By Jeanine Poggi
Former Senator of Maine, leading U.S. advisor to peace negotiations in Northern Ireland and newly appointed chairman of the board of Walt Disney Company, spoke to the University on America’s role in the world, particularly in Iraq and the Middle East.
“George Mitchell is the protector of a national hero-Mickey Mouse,” Arnold Saltzman said as he introduced the first guest speaker in a new annual “State of the Union Lecture Series” sponsored by Honors College last Wednesday.
As a nation involved in a war to end violence and terror, Mitchell said, it is important we recognize our influence and prospect throughout the world.
“In the era of instant communication, every problem in the world is seen by someone as an American problem,” he said.
What makes America such a powerful nation is more than economic and military force, he said. While the use of power is important, it is America’s ideals of equal liberty and opportunity that really make the nation great.
Mitchell knows first hand the opportunities that come from living in America. Born of Greek immigrant parents who never had an education and could barely speak English, they were determined for their children to have a better life in America. From early on Mitchell saw the importance of working hard and getting an education. He went on to attend Texas A&M University and Columbia University and has won numerous awards and recognitions.
“I ask you never to forget the United States was a great nation long before it was a great military or economic power,” Mitchell said.
This is why it is so important we get involved in the crises of other countries, he said.
While many think the ousting of Saddam Hussein was the key step in the road to peace, Mitchell believes the most important issue to resolve is the conflict between the Israelis and Palestinians who have a long history of violence.
“That argument has tremendous relevance because the Israeli-Palestinian conflict is at the frontier of Western politics versus Middle Eastern establishment,” freshman Mike LaFemina said. “If Israel and Palestine can find peace and coexist, it will be an example for the rest of the region.”
During the Clinton administration, Mitchell led a five-member commission to investigate what happened between the two groups and find out if the peace process could be saved.

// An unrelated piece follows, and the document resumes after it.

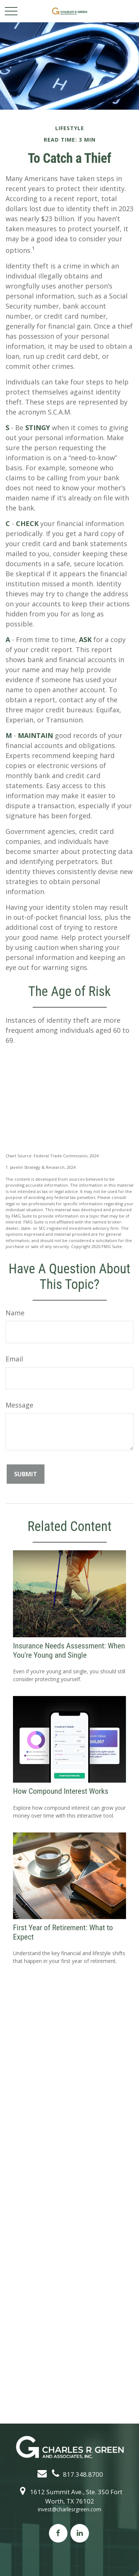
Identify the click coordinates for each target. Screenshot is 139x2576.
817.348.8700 (76, 2474)
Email (14, 1358)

The group’s neutral report called for ending violence, rebuilding confidence and resuming peaceful negotiations. Both sides accepted these recommendations, but no action was taken.

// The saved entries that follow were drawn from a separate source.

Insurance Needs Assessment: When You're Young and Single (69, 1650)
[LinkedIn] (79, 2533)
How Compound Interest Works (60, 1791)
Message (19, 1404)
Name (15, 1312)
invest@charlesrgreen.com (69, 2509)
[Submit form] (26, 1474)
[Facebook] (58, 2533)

This conflict has currently not been settled because there is a deep mistrust on both sides, Mitchell said. Right now no one will cave and the only way they will is if a minimum level of trust is achieved. Negotiation is the only answer. They need a clear, non-violent alternative. There is no military solution.
“From my experience in Northern Ireland I learned there is no such thing as a conflict that can’t be ended,” he said. “Conflicts are created, conducted and sustained by human beings and can be ended by human beings.”
However, he said, it is not very likely any new initiatives will be taken until after the next presidential election.
Sophomore Kat Stent agrees.
“I don’t think the Bush administration can carry out the ideals he presented,” she said.
“We need all the help we can get. We must stop treating Iraq like a prize which we have won…in fact it is a burden which we must invite others to share,” Mitchell said.
Though the lecture drew few students, Mitchell was an appropriate speaker for the first annual examination and debate of the state of the union.
Stent said his speech was powerful and the issues he presented were relevant and eloquent.
“I don’t know if he believed everything he said or was just saying it because he knew it was what we wanted to hear,” she said. “If he does believe it, he is amazing and the ease in which he presented his speech made me feel like he does.”
Others said Mitchell was not being genuine.
“I wasn’t impressed by his speech or the answers he gave to audience questions,” junior Christina Cipriano said. “They seemed like text book answers and didn’t really answer any of the questions posed.”
At other college lectures, Mitchell was asked if world peace is an impossible dream.
“If what is meant by world peace is the complete absence of conflict, than it is not possible,” he said.
The rapid growth of the population, coupled with the large gap between the rich and the poor as well as the advancement of technology that is used for mass destruction, cannot rid the world of conflict. There is too high a demand for food, natural resources, and job opportunities for complete peace to ever be possible.
“But if by world peace you mean the absence of a major war and the effective containment of a region of conflict, it may be possible,” he said.
The proof comes from looking at our past, he said. America has proven time and again that it can change, evolve, and develop, righting the wrongs of the past to better the future.
“It took 75 years and the bloodiest war in our history to extend the right to vote to all black males. It then took another 60 years and a bitter political struggle to extend it to women,” Mitchell said. “And it wasn’t until a little over a decade ago, within the lifetime of every person in this room that Americans with disabilities were given the legal right to live full and meaningful lives. And to this moment the struggle goes on all across our country to expand our definition of human and civil rights to every American.”